The underlying consistent theme in their writings is the belief that the secular liberal values of society around us are superior and preferable to traditional Torah ones and should replace them. The frustration comes from the recognition that this is exactly what the Conservatives do - keep traditions and rules when they're harmless or in sync with society and turf them when they're not. Rabbi Farber et al would seem to be interested in this approach but because of their desire for sincerity in worship of God they want to remain Orthodox and they know they can't have both.

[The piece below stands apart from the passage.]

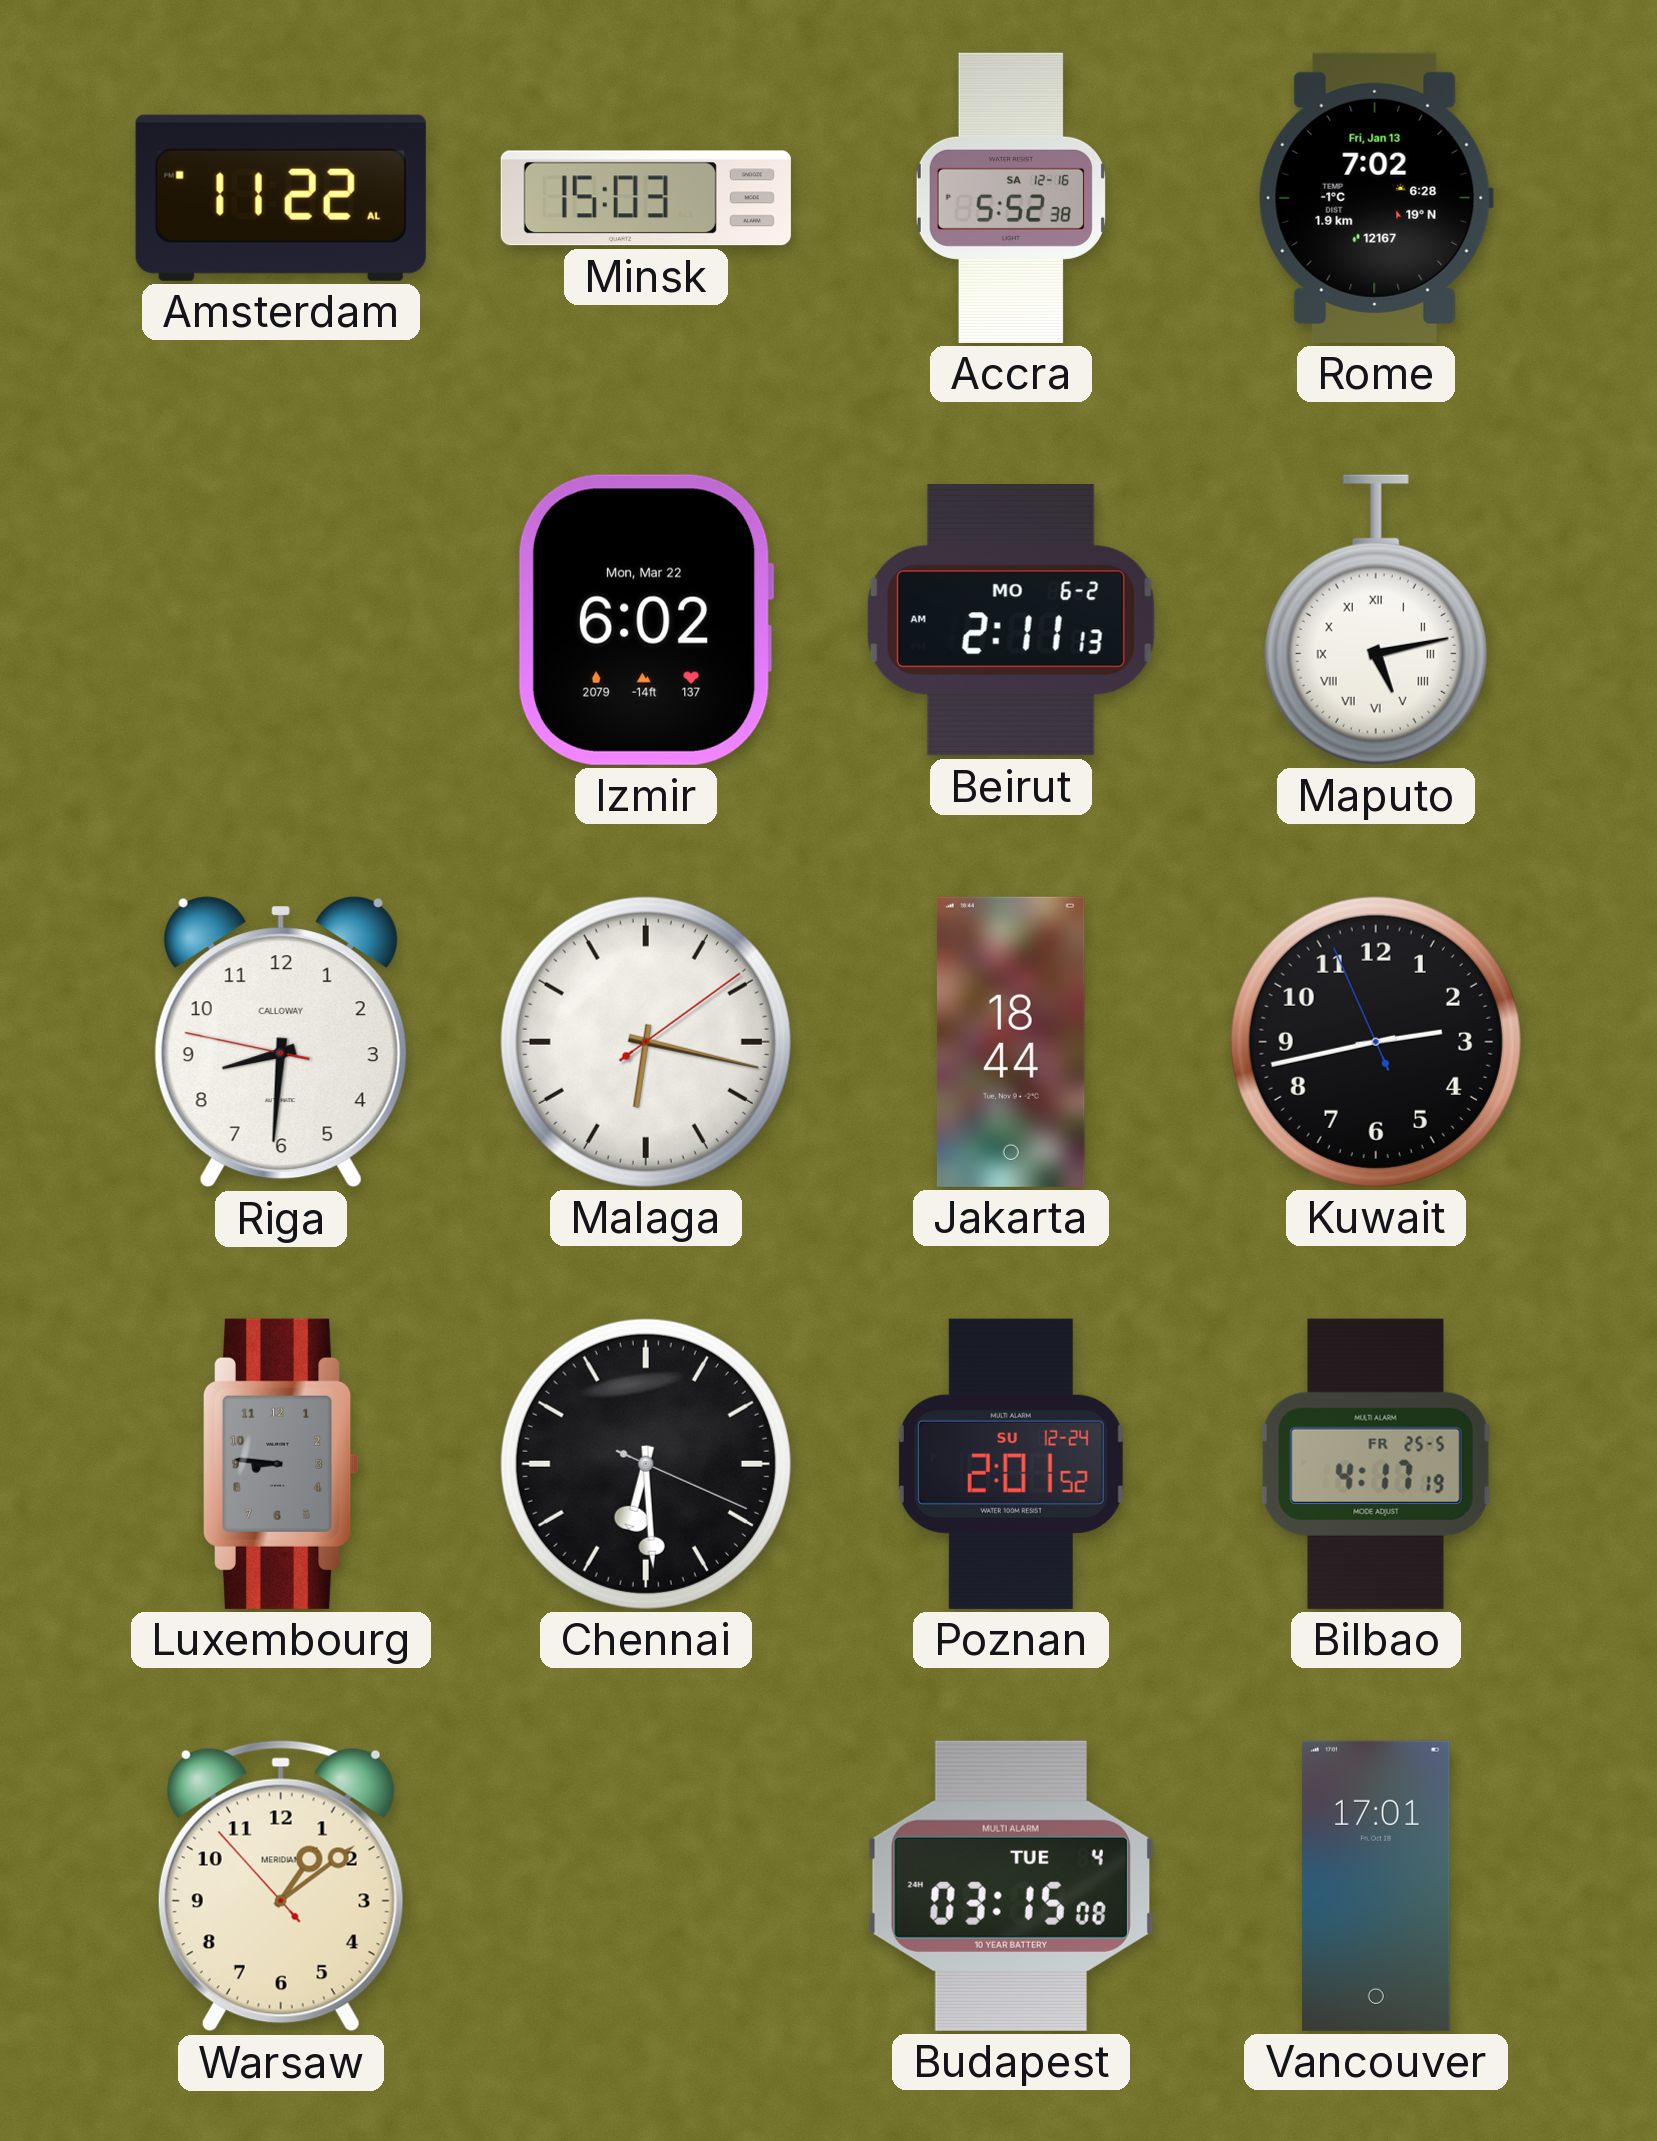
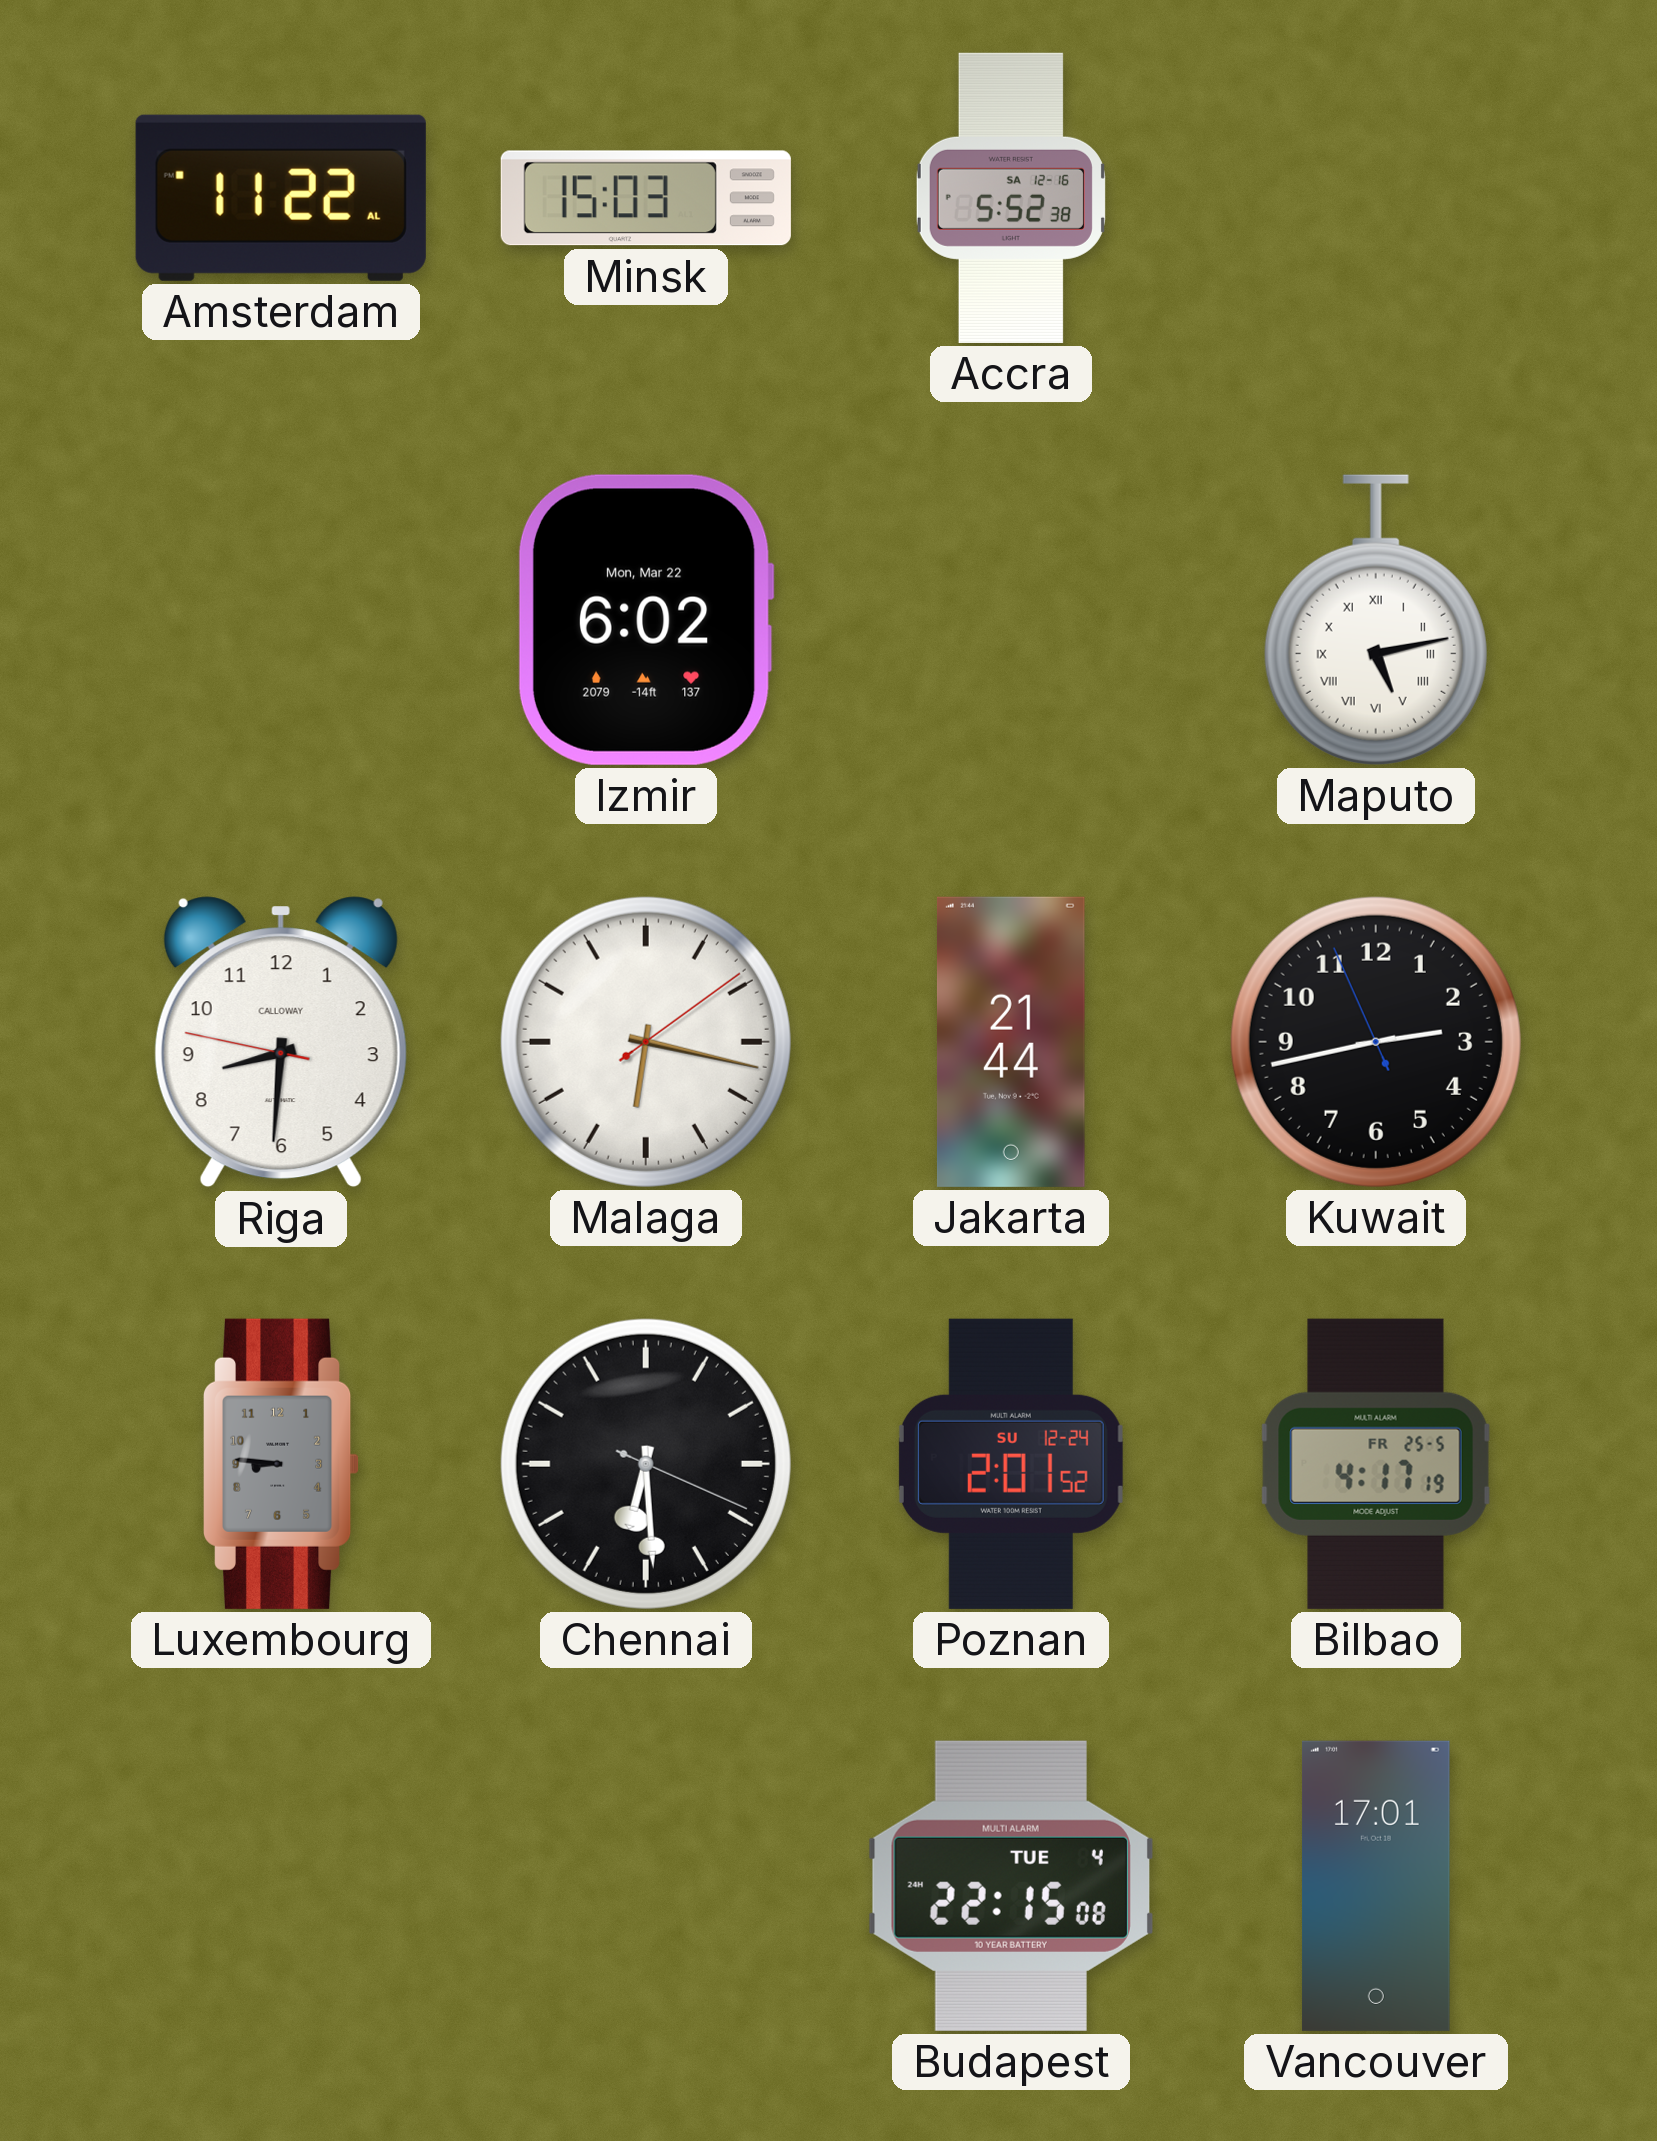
Rome: 7:02 -> none
Beirut: 2:11 -> none
Jakarta: 18:44 -> 21:44
Warsaw: 1:08 -> none
Budapest: 03:15 -> 22:15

That conflict is well articulated in Farber's latest piece on Morethodoxy. His description of an Orthodox shul, for example, could have been written by any anti-Orthodox Reformer or Conservative:
Watching the Flintstones with my children one day, it struck me that our synagogues have an uncanny resemblance to lodge no. 26 of the Loyal Order of Water Buffaloes, where Fred and Barney go to have a men’s night out. I say this in jest, but it is illustrative. The men of the LOWB wear a special garb, they have a special code and gestures which they use, and there are no women. Although our synagogues are a step advanced from the Stone Age lodge—we let our women watch—the resemblances are worth noting; only the men have the special garb, only the men know the secret handshake, and when the Grand Poobah speaks, his podium faces only men.Perhaps his example of how only men have a special uniform betrays the ultra-modern nature of his congregation. In most Orthodox shuls women have a definite uniform in terms of what clothes are acceptable. No, they don't have a tallis but is that all Farber sees? A uniform for men and not women? Does he not appreciate the idea that there is a kiyum mitzvah involved?
I know the feeling. In my shul one reason I started avoiding the amud many years ago was when one of the other regulars began to routinely walk through the woman's section on his way to the bimah. The precedent was not one I wished to participate in and again, it helps to ignore the established fact that in Judaism men have an obligation to engage in public prayer and women do not. Their presence in shul is encouraging, warm and pleasant but they don't have to be there the way men do, hence the difference in participation. Is Rabbi Farber suggesting a sea-change in Torah law to make public prayer obligatory on women? What authentic sources does he base this suggestion on? And frankly, is he a posek in the first place to even suggest it?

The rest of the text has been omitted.